税込み10万8000円で販売された「さくらももいちご」=大阪市の阪神百貨店梅田本店

 徳島県佐那河内村産のブランドイチゴ「さくらももいちご」の初競りが1日、大阪市中央卸売市場であり、16個入りの1箱が10万円で競り落とされた。1個に換算すると6250円。過去最高額だった2019年の15万円(20個入り)を下回ったものの、18年と並び過去2番目の高値が付いた。

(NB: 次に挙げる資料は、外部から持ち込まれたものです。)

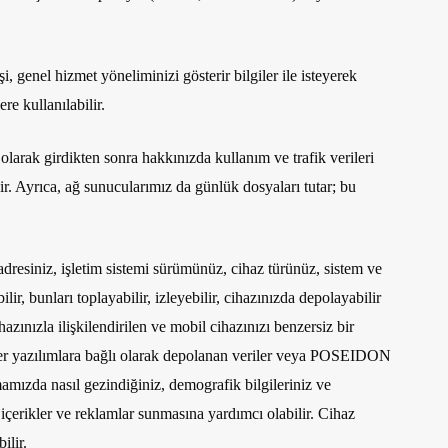
, genel hizmet yöneliminizi gösterir bilgiler ile isteyerek
re kullanılabilir.
larak girdikten sonra hakkınızda kullanım ve trafik verileri
lir. Ayrıca, ağ sunucularımız da günlük dosyaları tutar; bu
adresiniz, işletim sistemi sürümünüz, cihaz türünüz, sistem ve
r, bunları toplayabilir, izleyebilir, cihazınızda depolayabilir
zınızla ilişkilendirilen ve mobil cihazınızı benzersiz bir
diğer yazılımlara bağlı olarak depolanan veriler veya POSEIDON
amızda nasıl gezindiğiniz, demografik bilgileriniz ve
içerikler ve reklamlar sunmasına yardımcı olabilir. Cihaz
ilir.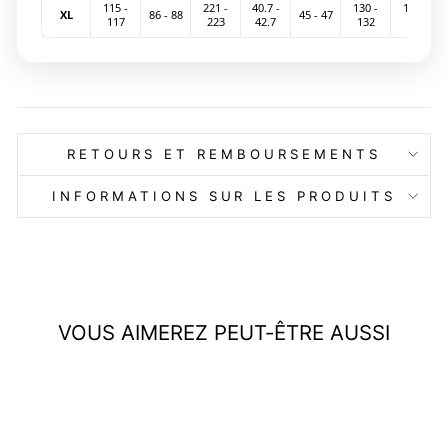
115 -
221 -
40.7 -
130 -
161 -
XL
86 - 88
45 - 47
117
223
42.7
132
163
RETOURS ET REMBOURSEMENTS
INFORMATIONS SUR LES PRODUITS
VOUS AIMEREZ PEUT-ÊTRE AUSSI
Réduit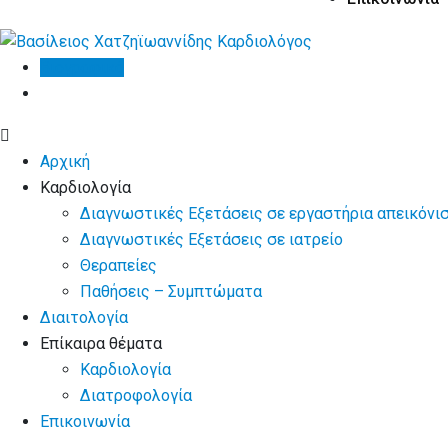
Βιογραφικό
Αρχική
Καρδιολογία
Διαγνωστικές Εξετάσεις σε εργαστήρια απεικόνι
Διαγνωστικές Εξετάσεις σε ιατρείο
Θεραπείες
Παθήσεις – Συμπτώματα
Διαιτολογία
Επίκαιρα θέματα
Καρδιολογία
Διατροφολογία
Επικοινωνία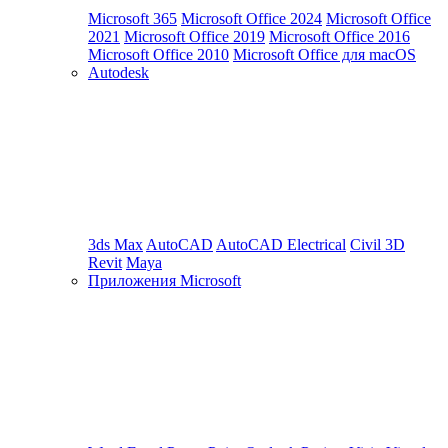
Microsoft 365
Microsoft Office 2024
Microsoft Office
2021
Microsoft Office 2019
Microsoft Office 2016
Microsoft Office 2010
Microsoft Office для macOS
Autodesk
3ds Max
AutoCAD
AutoCAD Electrical
Civil 3D
Revit
Maya
Приложения Microsoft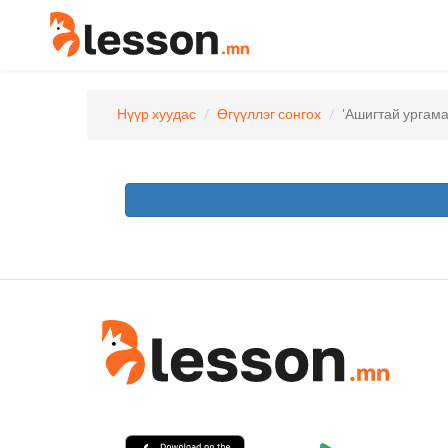
Нүүр хуудас
Өгүүллэг сонгох
'Ашигтай ургама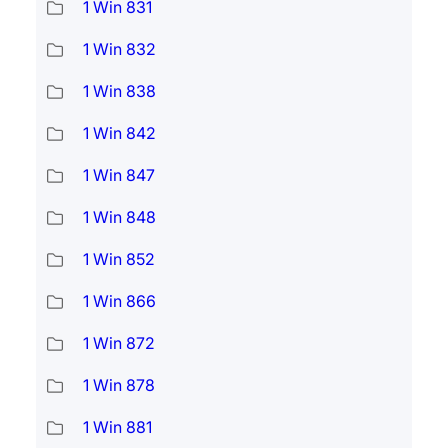
1 Win 831
1 Win 832
1 Win 838
1 Win 842
1 Win 847
1 Win 848
1 Win 852
1 Win 866
1 Win 872
1 Win 878
1 Win 881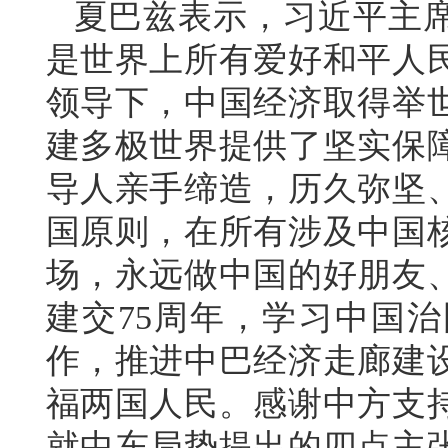
夏巴兹表示，习近平主
是世界上所有爱好和平人
领导下，中国经济取得举
建多极世界提供了坚实保
导人亲手缔造，历久弥坚
国原则，在所有涉及中国
场，永远做中国的好朋友
建交75周年，学习中国治
作，推进中巴经济走廊建
福两国人民。感谢中方支
就中东局势提出的四点主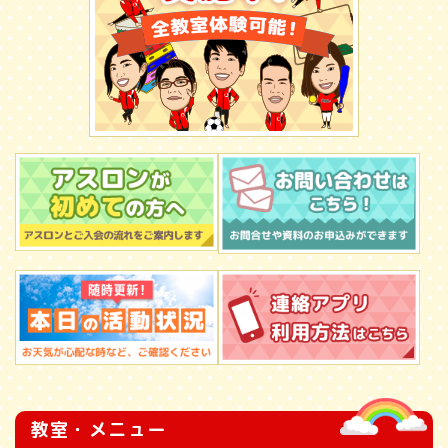
教室・メニュー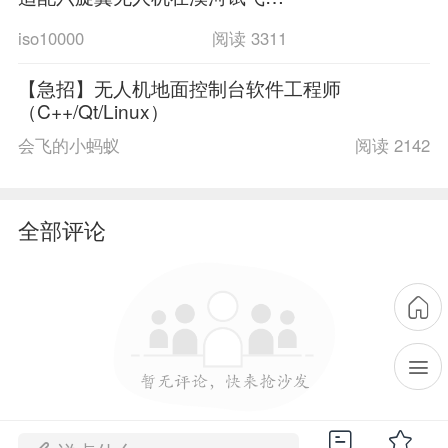
功
iso10000
阅读 3311
【急招】无人机地面控制台软件工程师
（C++/Qt/Linux）
会飞的小蚂蚁
阅读 2142
全部评论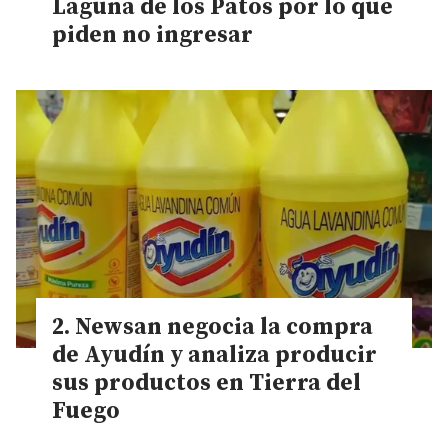
Laguna de los Patos por lo que
piden no ingresar
Newsan negocia la compra
de Ayudín y analiza producir
sus productos en Tierra del
Fuego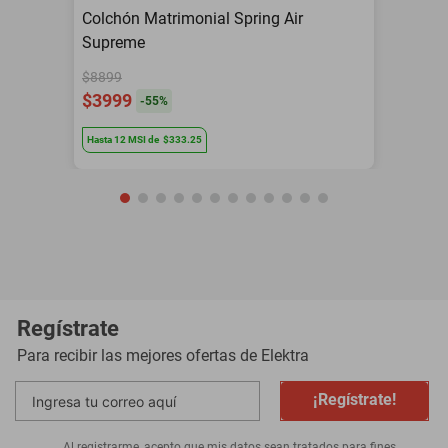
Colchón Matrimonial Spring Air
Supreme
$8899
$3999
-
55
%
Hasta
12
MSI
de
$333.25
Regístrate
Para recibir las mejores ofertas de
Elektra
¡Regístrate!
Al registrarme, acepto que mis datos sean tratados para fines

 JA徳島市佐那河内支所が16~28個入りの進物用93箱などを出荷。仲卸業者が次々と競り落とし、「フルーツキング」(大阪市)が最も粒の大きい1箱に最高値を付けた。商品は阪神百貨店梅田本店(同市)の果物売り場で販売された。

 JA徳島市ももいちご部会によると、今季は天候に恵まれて生育が順調という。栗坂政史部会長(46)は「新型コロナウイルス下で十分に評価していただいた。さらに品質向上を目指したい」と話した。

 さくらももいちごは「ももいちご」の後継ブランドとして2008年度から出荷を開始。今季は22戸が約2・8ヘクタールで栽培し、来年春にかけて前年並みの80トンの出荷を見込んでいる。